• Task description: All records below are to be duplicated exactly, with every picture excluded.

Transcribed page contents
★ ★ ★ ★

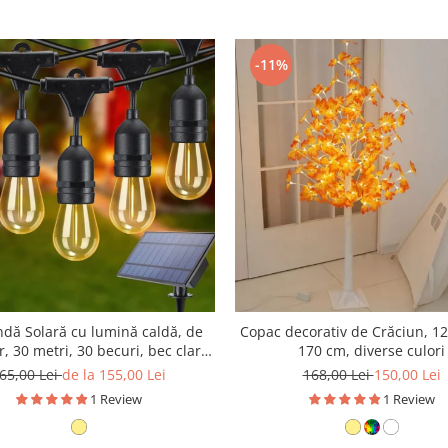
-11%
ndă Solară cu lumină caldă, de
Copac decorativ de Crăciun, 12
r, 30 metri, 30 becuri, bec clar,
170 cm, diverse culori
alb cald
65,00 Lei
de la 155,00 Lei
168,00 Lei
150,00 Lei
1 Review
1 Review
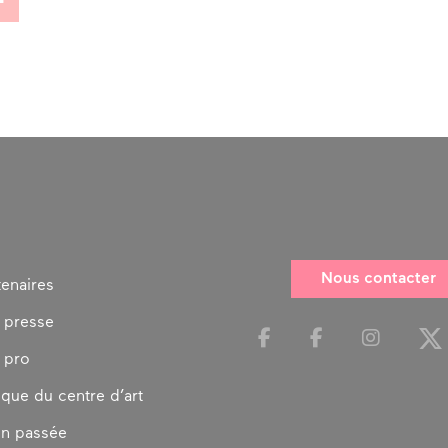
Nous contacter
tenaires
 presse
 pro
ique du centre d’art
on passée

★ ★ ★ ★

• Task answer:
-11%
ndă Solară cu lumină caldă, de
Copac decorativ de Crăciun, 12
r, 30 metri, 30 becuri, bec clar,
170 cm, diverse culori
alb cald
65,00 Lei
de la 155,00 Lei
168,00 Lei
150,00 Lei
1 Review
1 Review
Nous contacter
tenaires
 presse
 pro
ique du centre d’art
on passée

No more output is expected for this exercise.